Preocupa el robo de motos estacionadas en los casinos
Una mujer se contactó con UNO para manifestar su indignación con el robo de su moto: en la noche del sábado la dejó estacionada en la puerta del casino de Almafuerte, atada con una linga, y al salir no estaba más. Avisó a la seguridad del lugar, que revisó la grabación de la cámara de vigilancia en la que pudo observar a un hombre con una campera azul que con gran habilidad le cortó la cadena, los cables y se la llevó. La víctima radicó la denuncia en la comisaría 10ª, pero no guarda esperanzas de recuperarla. El policía que estaba esa noche custodiando adentro del lugar, le contó que la noche anterior (del viernes) habían robado tres motos más.

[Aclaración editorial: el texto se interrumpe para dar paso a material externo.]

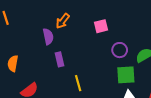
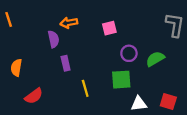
orange arrow: (63, 21) -> (69, 23), turned 42
green square: (126, 75) -> (121, 80), moved

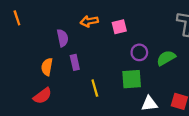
orange arrow: (69, 23) -> (89, 21), moved
orange semicircle: (16, 68) -> (47, 67), moved

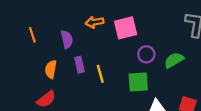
orange line: (17, 18) -> (32, 35), moved
pink square: (119, 27) -> (126, 28), size x1.5
yellow line: (95, 88) -> (100, 74), moved

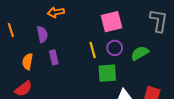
orange arrow: (95, 22) -> (56, 12), moved
pink square: (126, 28) -> (111, 22), moved
yellow line: (100, 74) -> (93, 50), moved

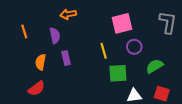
purple circle: (115, 48) -> (134, 47), moved
green semicircle: (140, 53) -> (155, 66), moved

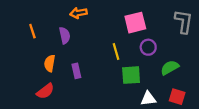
purple rectangle: (66, 58) -> (76, 71), moved

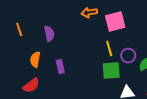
orange arrow: (79, 13) -> (89, 13), moved
purple circle: (148, 47) -> (128, 56), moved
yellow line: (116, 52) -> (109, 49), moved

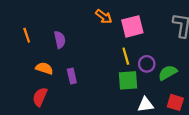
orange arrow: (89, 13) -> (104, 17), turned -133
orange semicircle: (35, 60) -> (44, 68), turned 98
red semicircle: (31, 86) -> (40, 97), turned 150

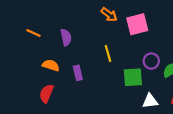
orange line: (27, 35) -> (33, 33), turned -48
yellow line: (126, 56) -> (108, 53), moved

Otras personas que van en moto a esta sala de juegos, según contó un custodio, salen cada tanto a ver si su vehículo sigue estacionado donde lo dejaron. A veces hay un muchacho oficiando de cuidador de motos, pero otras veces no está, y es cuando más suceden los robos.
En el caso de la sala de calle Galán, se estaciona en el frente una gran cantidad de motos, y muchos las dejan ni siquiera atadas con cadenas, solo con la traba del volante. Por esto, por más que haya un policía vigilando en la puerta, le resulta muy difícil saber si el que se va en una moto es su verdadero dueño. En este sentido, desde la Policía pidieron más prudencia a los motociclistas al momento de dejarlas estacionadas en estos lugares.
El jefe de la Departamental Paraná de la Policía, Mario Muller, informó a UNO: “Estamos en conocimiento de estos hechos, reforzamos la seguridad en la zona con vigilancia nuestra y de la cámaras del 911 en las inmediaciones, con máxima atención al movimiento vehicular”, y recomendó a los motociclistas que acuden a estos lugares que “adopten medidas de seguridad independientemente de que la Policía refuerza la zona”.
Otra cuestión que facilita el accionar de los ladrones, en el caso de la sala de calle Almafuerte, es que cuentan con vías de escape como las calles nuevas del exhipódromo (que están abiertas pero no habilitadas), por donde toman luego por calle Maciá para perderse de vista. Además, la zona está totalmente a oscuras.